Page images and extracted text
>>>

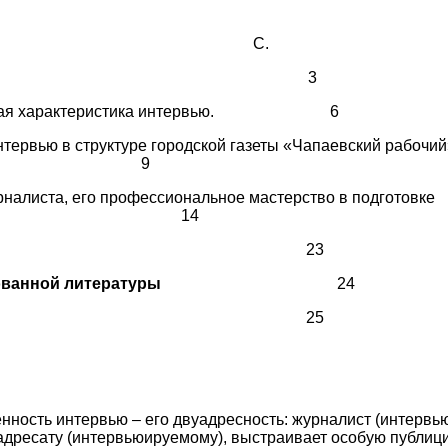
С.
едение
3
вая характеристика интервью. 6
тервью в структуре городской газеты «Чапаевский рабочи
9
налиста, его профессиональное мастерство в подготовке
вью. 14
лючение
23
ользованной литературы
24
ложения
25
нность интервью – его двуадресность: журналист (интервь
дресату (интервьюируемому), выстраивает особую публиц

<<<
>>>

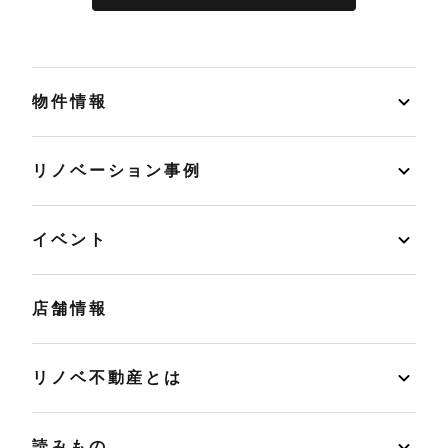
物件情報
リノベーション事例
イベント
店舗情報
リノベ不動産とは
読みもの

<<<

■ PROBLEM REQUIREMENTS
Among the entries above, copy exactly only the lines starting with the one containing "нность интервью –" and going through the one containing "дресату (интервьюируемому), выстраивает", both ends included.

■ RESPONSE AREA
нность интервью – его двуадресность: журналист (интервь
дресату (интервьюируемому), выстраивает особую публиц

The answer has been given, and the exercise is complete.